怒りは第2次感情。怒りの根っこにある不安、悲しい、むなしい、苦しい、つらい、怖い、焦り、心配、罪悪感などの第1次感情に気付くことが重要だ。「自分は大切にされていない」という思いが第1次感情。ネガティブな感情の水が器にどんどんたまっていき、あふれ出してしまうと怒りの言動となる。
これらの感情が容量に達しても、怒りを表現できないとストレスがたまり、心身に悪影響を及ぼす。怒りは身を守るための防衛感情で、人にとって自然な感情。怒ることはだめではない。「悔しさをばねに」などと行動を起こすモチベーションにもつながる。
◆深呼吸し書く
アンガーマネジメントには、衝動のコントロールがある。怒りの衝動は長くて6秒。カチンときて言い返すなど衝動的に反射せず、6秒待ってクールダウンして怒りの波を乗り切る。
まずは深呼吸。手のひらに指で頭にきていること、イライラしていることを書く。「たいしたことない」などと落ち着く言葉を心の中で唱えることや、いったんその場から離れることも有効だ。
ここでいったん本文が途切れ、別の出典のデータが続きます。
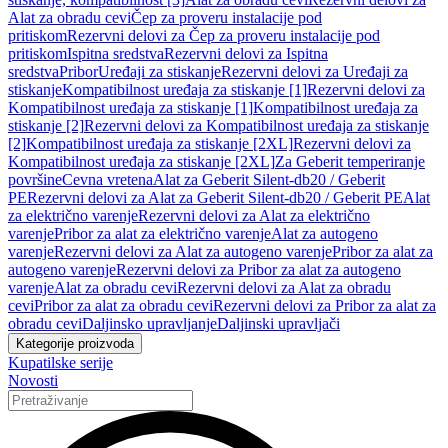
Alat za obradu cevi
Čep za proveru instalacije pod
pritiskom
Rezervni delovi za Čep za proveru instalacije pod
pritiskom
Ispitna sredstva
Rezervni delovi za Ispitna
sredstva
Pribor
Uređaji za stiskanje
Rezervni delovi za Uređaji za
stiskanje
Kompatibilnost uređaja za stiskanje [1]
Rezervni delovi za
Kompatibilnost uređaja za stiskanje [1]
Kompatibilnost uređaja za
stiskanje [2]
Rezervni delovi za Kompatibilnost uređaja za stiskanje
[2]
Kompatibilnost uređaja za stiskanje [2XL]
Rezervni delovi za
Kompatibilnost uređaja za stiskanje [2XL]
Za Geberit temperiranje
površine
Cevna vretena
Alat za Geberit Silent-db20 / Geberit
PE
Rezervni delovi za Alat za Geberit Silent-db20 / Geberit PE
Alat
za električno varenje
Rezervni delovi za Alat za električno
varenje
Pribor za alat za električno varenje
Alat za autogeno
varenje
Rezervni delovi za Alat za autogeno varenje
Pribor za alat za
autogeno varenje
Rezervni delovi za Pribor za alat za autogeno
varenje
Alat za obradu cevi
Rezervni delovi za Alat za obradu
cevi
Pribor za alat za obradu cevi
Rezervni delovi za Pribor za alat za
obradu cevi
Daljinsko upravljanje
Daljinski upravljači
Kategorije proizvoda
Kupatilske serije
Novosti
怒りの記録をつけることも勧める。あいまいで捉えどころのない怒りを文字で書く。その場で、分析せずに直感的に書く。書くことでクールダウンでき、客観的に見つめられる。怒りの傾向やパターンも見えてくる。
◆「べき」の境界線
私たちを怒らせるものの正体は、自分が信じている「こうある『べき』」が裏切られたとき。会社はこうあるべき、夫はこうあるべきなど。相手が自分の望む通りの反応をしてくれない、思い通りに物事が動いてくれない、今の状況が自分の予想と異なるなど。要するに、現実が自分の思い通りになっていないだけ。
そもそも、「べき」は人それぞれ違うもの。「自分と同じなので許せる」「少し違うが、まぁ許せる」「許せない」と、自分の「べきの境界線」を理解する一方で、他人の「べき」を認める。「少し違うが、まぁ許せる」範囲を広げるのが大事。
◆「怒」ではなく「叱」
怒るのではなく叱(しか)る。効果的に叱って自分の気持ちが相手に伝わるようにする。そのポイントは、▽叱るときは1度に1つのこと。過去のことを引っ張り出さない▽叱る基準をその時の機嫌で変えない▽叱るのは行動のみで、相手の人格や性格を否定しない▽叱る目的を明確に▽「いつもお前は」や「絶対そうだろ」と決めつける表現はしない―が大切だ。
アンガーマネジメントは、自分の怒りをコントロールすることであって、相手を変えることでもなく、正義の味方になることでも、人格者になることでもない。
全ての人が簡単にシンプルに繰り返しできる心理トレーニング。風通しの良い職場、家庭、地域環境は、モチベーションも業績もアップする。